Wiro-Bless Kamboe

Wiro was born and raised in rural northern Ghana, where interacting closely with nature is an essential part of life. He has always been passionate about wildlife and animal welfare, and he developed an interest in birds at a very young age. His first experience of wildlife management in a protected area was in 2011, when he visited Mole National Park during a school trip. The sight of the many wildlife species, from charismatic ones such as the African Savanna Elephant to the smaller colourful birds, was very exciting, and he wished the experience would never end. The prospects of what biodiversity conservation could achieve made him determined to understand the concept of conservation better, and to be part of it. This led him to do a BSc at the Department of Biodiversity Conservation and Management of the University for Development Studies in Ghana, where he conducted research on the pet trade in birds in his hometown for his dissertation. After his BSc, he joined the same department as a research and teaching assistant where he was involved in several activities and experiences, including fieldwork, report writing, local community engagement and organising tutorials for several courses.
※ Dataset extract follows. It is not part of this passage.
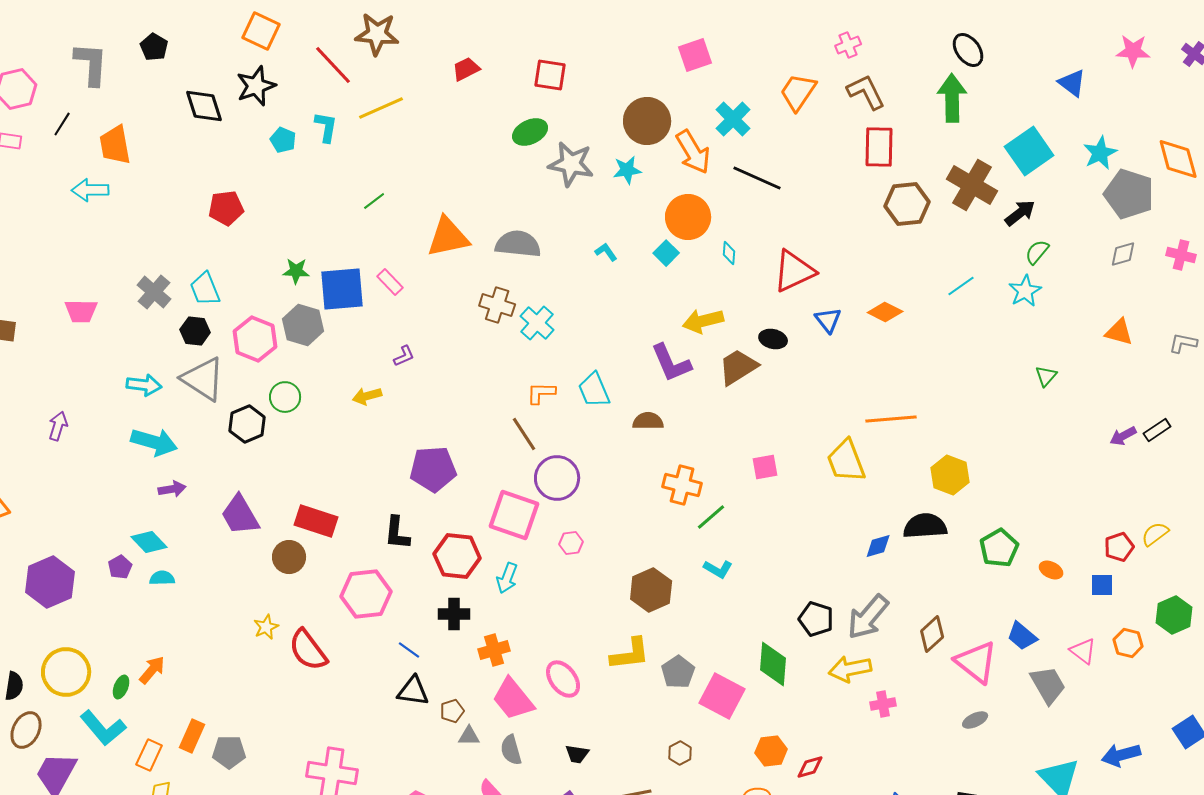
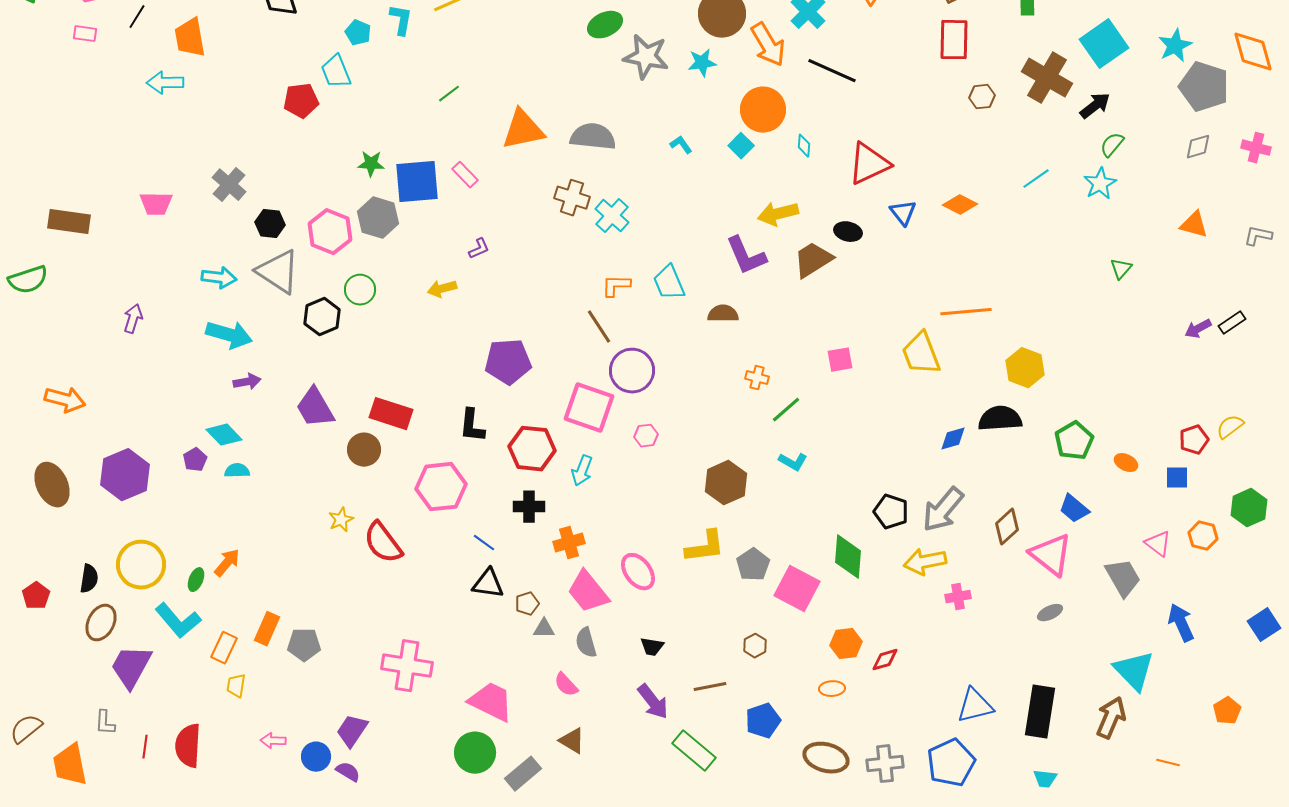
brown hexagon: (907, 204) -> (982, 97), size x0.6
cyan trapezoid: (205, 289) -> (336, 72), moved
orange cross: (682, 485) -> (757, 378), size x0.6
blue trapezoid: (1022, 636) -> (1074, 509), moved
blue arrow: (1121, 755) -> (1181, 623), moved, turned 81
In 2022, Wiro joined the Honey-Hunting Research Network initiated by the African Honeyguides’ Research Group. He conducted a pilot survey on honey-hunting and beekeeping communities in northern Ghana. For his MSc thesis, he will focus on further surveying and describing the remaining honey-hunting cultures in Ghana, and he will investigate the relationship people have with honeyguides.

Thesis: Partnership, companion or enemy: how and why do people differ in their relationship with honeyguides in northern Ghana (Supervisors: Claire Spottiswoode, Jessica van der Wal, Timothy Khan Aikins).